そしてそんな事を考えていたブラストは、ようやく自身が行おうとしている事に対しての必要な『魔力量』の準備が整う事が出来た様子で一度目を閉じ始めて集中し始める。
そのまま精神を統一させた後、ブラストは両手に先程高めた『魔力』を別々に用意し、同時に『オーラ』を展開し始めるのだった。
「『青』……いや、二色の併用か」
「我々のとは色合いが違うけど、それでも確かに二色の併用だね」
そしてブラストが行おうとしている事を先に察したシギンと神斗は、同時に同じ『魔』の概念技法の名を口にするのだった。
シギンはこの後にブラストがどういう『魔』の技法を用いるかに注視し、神斗の方はすでに、ブラストが何をしようとしているのかを理解するのだった。
四つの瞳がブラストを捉える中、遂にブラストはソフィの屋敷で行ってみせた事をこの場でも行い始める。
それは左右の掌に『青』と『紅』を用意したその状態から、自身の身体の周囲に『金色』を展開し始めたのであった。
そしてそれを見たシギンと神斗は、同時にブラストから目を離して互いの顔を見合わせて頷くと、こちらも同時に『魔』の概念技法を展開し始めるのだった。
やがてブラストの『金色』の体現によって、屋敷の時と同様に左右の両手に集約していた別種のオーラが雲散していき、オーラでなくなった『魔力圧』は、彼の元から離れて暴発を起こしかける。

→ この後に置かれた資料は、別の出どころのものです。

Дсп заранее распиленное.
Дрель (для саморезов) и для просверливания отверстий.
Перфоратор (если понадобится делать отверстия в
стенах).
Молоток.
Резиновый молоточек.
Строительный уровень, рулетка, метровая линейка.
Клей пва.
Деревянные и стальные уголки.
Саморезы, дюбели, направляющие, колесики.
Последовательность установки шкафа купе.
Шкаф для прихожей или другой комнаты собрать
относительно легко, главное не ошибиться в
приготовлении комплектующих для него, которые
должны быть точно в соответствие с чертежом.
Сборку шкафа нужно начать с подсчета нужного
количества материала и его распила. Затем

ブラストはマズいと判断したが、そこでようやく自分はこの場に『結界』を展開していなかったのだと気づき、慌てて『魔力圧』を自分の身体を犠牲にして何とかしようと、苦肉の策に出始めるのだった。
そしてそんなブラストの様子を見たシギンと神斗は、この後には何も披露するものはないのだろうと判断すると、直ぐにブラストの『魔力』の暴発となる『魔力圧』に対しての対抗策を瞬時に行うのだった。
――魔神域『時』魔法、『塞所細分化』。
――『透過』技法、『魔力』干渉領域。
まず暴発しようとするブラストの魔力が、余所に向かないようにと必死に抑え込もうとするブラストによって、外ではなく内側へと向けられていくところを『シギン』の空間魔法によって、ブラストの『魔力』そのものを細分化し、空間そのものに亀裂を入れたかと思えば、六つの箱と呼べるようなそれぞれ小さな正方形状の空間を生み出して、その中に細分化したブラストの『魔力』を強引に移動させて閉じ込め始める。

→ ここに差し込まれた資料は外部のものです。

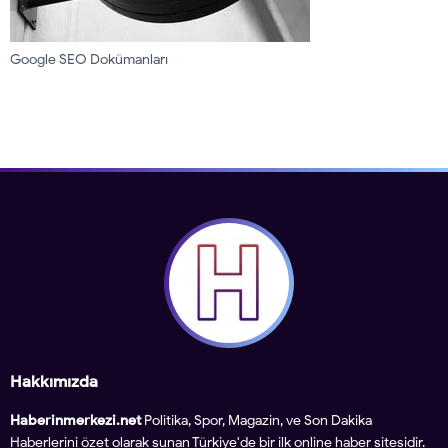
Google SEO Dokümanları
Hakkımızda
Haberinmerkezi.net
Politika, Spor, Magazin, ve Son Dakika
Haberlerini özet olarak sunan Türkiye'de bir ilk online haber sitesidir.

ブラストは自身の暴走する『魔力』が、自分の制御を離れて行く感覚を味わうと同時、そのシギンの『空間魔法』によって、自らの『魔力』が閉じ込められていくところを目の当たりにする。
そして信じられないとばかりに目を丸くするブラストを余所に、そのシギンによって閉じ込められたブラストの『魔力』が、今度は神斗の『透過』によって、六つの箱の中から同時に完全消滅させられるのだった。
最後に何もなくなった六つの箱と呼べる正方形の透明な空間は、シギンが指を鳴らすと同時に最初から何もなかったかの如く雲散していった。

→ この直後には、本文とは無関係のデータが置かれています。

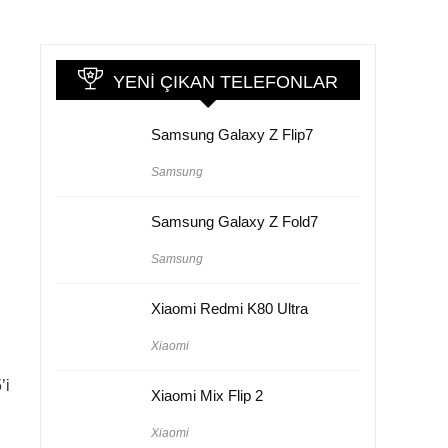
YENI ÇIKAN TELEFONLAR
Samsung Galaxy Z Flip7
Samsung
Samsung Galaxy Z Fold7
Samsung
Xiaomi Redmi K80 Ultra
Xiaomi
’i
Xiaomi Mix Flip 2
Xiaomi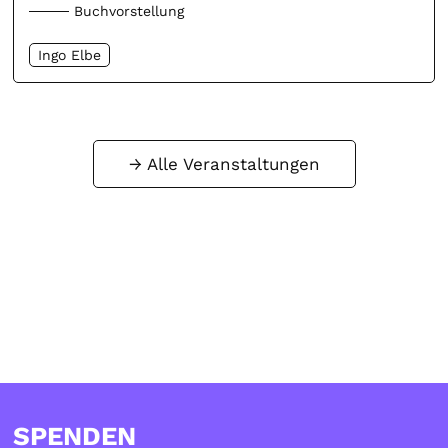
Buchvorstellung
Ingo Elbe
Alle Veranstaltungen
SPENDEN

「危ないところだったな。しかし咄嗟に被害を出さぬようにと『魔力圧』を内側……、自分に向けたところに私は非常に好感を覚えたぞ」
「そうだね。明らかに先程の『魔力圧』の威力は、彼自身であっても相当の被害を被っていた筈だ。自分が制御出来ない程の『魔力』の威力の攻撃だからね」
先程行った目を疑うような連続で行われた『魔』の概念技法の技巧には何も触れず、シギンと神斗が自分を褒めるような言葉を投げかけてきた事にブラストは、この両者は自身の想像を遥かに超えて『レベルが違いすぎる』と理解するのだった。